*Activity*.
Read through the listing below and return only the lines containing "constraints".
[[ Dataset extract, beginning ]]
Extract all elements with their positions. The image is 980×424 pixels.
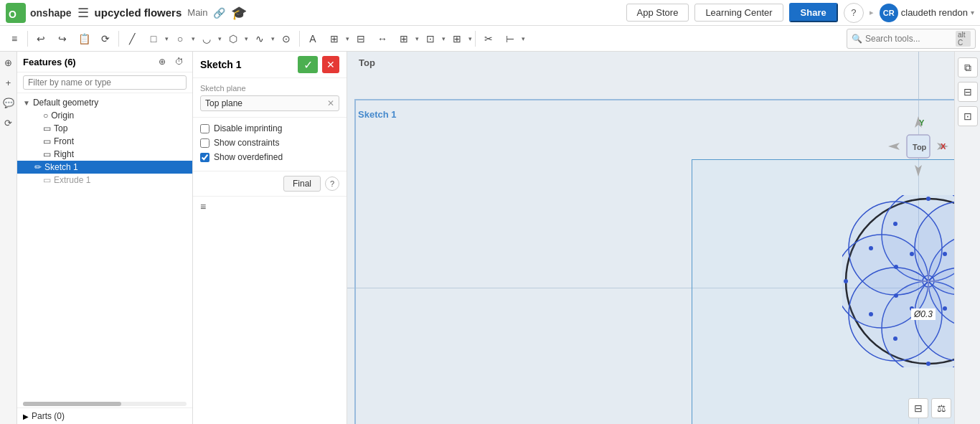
svg-point-34: [943, 306, 947, 311]
pattern-tool-btn[interactable]: ⊞: [447, 29, 467, 49]
transform-dropdown-icon[interactable]: ▾: [346, 35, 349, 42]
left-icon-add[interactable]: +: [1, 75, 17, 90]
polygon-tool-btn[interactable]: ⬡: [223, 29, 243, 49]
tree-item-origin[interactable]: ○ Origin: [17, 109, 192, 122]
spline-tool-btn[interactable]: ∿: [250, 29, 270, 49]
tree-item-right[interactable]: ▭ Right: [17, 148, 192, 161]
bottom-icon-1[interactable]: ⊟: [908, 398, 928, 418]
sketch-plane-clear-icon[interactable]: ✕: [327, 98, 334, 108]
parts-header[interactable]: ▶ Parts (0): [17, 407, 192, 424]
features-icons: ⊕ ⏱: [155, 55, 187, 69]
trim-tool-btn[interactable]: ✂: [479, 29, 499, 49]
tree-item-top[interactable]: ▭ Top: [17, 122, 192, 135]
left-icon-comment[interactable]: 💬: [1, 95, 17, 110]
show-overdefined-option[interactable]: Show overdefined: [200, 152, 339, 162]
point-tool-btn[interactable]: ⊙: [276, 29, 296, 49]
constraint-dropdown-icon[interactable]: ▾: [522, 35, 525, 42]
disable-imprinting-label: Disable imprinting: [214, 123, 282, 133]
features-title: Features (6): [23, 57, 152, 67]
scroll-thumb[interactable]: [23, 402, 121, 406]
right-icon-layers[interactable]: ⊟: [958, 82, 978, 102]
search-tools-input-group: 🔍 alt C: [847, 29, 976, 49]
toolbar-sep-3: [299, 31, 300, 47]
sketch-cancel-button[interactable]: ✕: [322, 56, 339, 73]
viewport[interactable]: Top Sketch 1: [347, 52, 980, 424]
dimension-tool-btn[interactable]: ↔: [372, 29, 392, 49]
learning-center-button[interactable]: Learning Center: [694, 4, 783, 22]
mirror-dropdown-icon[interactable]: ▾: [442, 35, 446, 42]
search-tools-input[interactable]: [865, 34, 953, 44]
rect-dropdown-icon[interactable]: ▾: [165, 35, 169, 42]
svg-text:X: X: [941, 142, 946, 151]
svg-point-26: [893, 222, 897, 226]
show-constraints-option[interactable]: Show constraints: [200, 138, 339, 148]
search-icon: 🔍: [852, 34, 862, 44]
line-tool-btn[interactable]: ╱: [122, 29, 142, 49]
sketch-confirm-button[interactable]: ✓: [298, 56, 318, 73]
filter-input[interactable]: [23, 75, 187, 90]
sketch-options: Disable imprinting Show constraints Show…: [193, 118, 347, 168]
svg-point-25: [869, 246, 873, 250]
app-store-button[interactable]: App Store: [626, 4, 689, 22]
svg-point-29: [894, 265, 898, 269]
section-arrow-icon: ▼: [23, 99, 30, 107]
right-icon-settings[interactable]: ⊡: [958, 106, 978, 126]
menu-hamburger-icon[interactable]: ☰: [77, 5, 89, 21]
arc-tool-btn[interactable]: ◡: [197, 29, 217, 49]
tree-item-front[interactable]: ▭ Front: [17, 135, 192, 148]
left-icon-move[interactable]: ⊕: [1, 55, 17, 70]
undo-button[interactable]: ↩: [31, 29, 51, 49]
sketch-plane-value: Top plane ✕: [200, 95, 339, 111]
feature-panel: Features (6) ⊕ ⏱ ▼ Default geometry ○ Or…: [17, 52, 193, 424]
sketch-help-button[interactable]: ?: [325, 176, 339, 191]
sketch-panel-bottom: ≡: [193, 196, 347, 217]
user-menu[interactable]: CR claudeth rendon ▾: [880, 4, 974, 22]
bottom-icon-2[interactable]: ⚖: [931, 398, 951, 418]
circle-dropdown-icon[interactable]: ▾: [192, 35, 195, 42]
share-button[interactable]: Share: [789, 3, 838, 22]
rect-tool-btn[interactable]: □: [143, 29, 164, 49]
measure-tool-btn[interactable]: ⊟: [351, 29, 371, 49]
sketch-plane-section: Sketch plane Top plane ✕: [193, 78, 347, 118]
spline-dropdown-icon[interactable]: ▾: [271, 35, 275, 42]
transform-tool-btn[interactable]: ⊞: [324, 29, 344, 49]
list-icon[interactable]: ≡: [200, 201, 206, 212]
tree-item-extrude1[interactable]: ▭ Extrude 1: [17, 174, 192, 187]
tree-item-sketch1[interactable]: ✏ Sketch 1: [17, 161, 192, 174]
redo-button[interactable]: ↪: [52, 29, 72, 49]
left-icon-history[interactable]: ⟳: [1, 115, 17, 131]
top-label: Top: [54, 123, 67, 133]
show-overdefined-checkbox[interactable]: [200, 153, 209, 162]
default-geometry-header[interactable]: ▼ Default geometry: [17, 96, 192, 109]
rotate-button[interactable]: ⟳: [95, 29, 116, 49]
parts-title: Parts (0): [32, 411, 65, 421]
constraint-tool-btn[interactable]: ⊢: [500, 29, 520, 49]
features-header: Features (6) ⊕ ⏱: [17, 52, 192, 72]
text-tool-btn[interactable]: A: [303, 29, 323, 49]
disable-imprinting-checkbox[interactable]: [200, 124, 209, 133]
filter-bar: [17, 72, 192, 93]
polygon-dropdown-icon[interactable]: ▾: [245, 35, 248, 42]
bottom-icon-panel: ⊟ ⚖: [908, 398, 951, 418]
recent-docs-button[interactable]: 📋: [74, 29, 94, 49]
help-button[interactable]: ?: [844, 3, 864, 23]
show-overdefined-label: Show overdefined: [214, 152, 283, 162]
scroll-track: [23, 402, 187, 406]
pattern-dropdown-icon[interactable]: ▾: [468, 35, 472, 42]
add-feature-btn[interactable]: ⊕: [155, 55, 169, 69]
final-button[interactable]: Final: [283, 176, 321, 192]
arc-dropdown-icon[interactable]: ▾: [218, 35, 222, 42]
right-icon-copy[interactable]: ⧉: [958, 57, 978, 77]
svg-point-24: [869, 312, 873, 316]
orientation-cube[interactable]: X Y Top: [887, 115, 950, 178]
show-constraints-checkbox[interactable]: [200, 138, 209, 148]
grid-dropdown-icon[interactable]: ▾: [415, 35, 419, 42]
disable-imprinting-option[interactable]: Disable imprinting: [200, 123, 339, 133]
toolbar-main-menu-btn[interactable]: ≡: [4, 29, 24, 49]
history-btn[interactable]: ⏱: [172, 55, 187, 69]
link-icon[interactable]: 🔗: [213, 7, 225, 19]
mirror-tool-btn[interactable]: ⊡: [420, 29, 440, 49]
right-label: Right: [54, 149, 74, 159]
grid-tool-btn[interactable]: ⊞: [394, 29, 414, 49]
circle-tool-btn[interactable]: ○: [170, 29, 190, 49]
[[ Dataset extract, end ]]
*Response to the exercise*.
show-constraints-option[interactable]: Show constraints: [200, 138, 339, 148]
sketch-options: Disable imprinting Show constraints Show…: [193, 118, 347, 168]
show-constraints-checkbox[interactable]: [200, 138, 209, 148]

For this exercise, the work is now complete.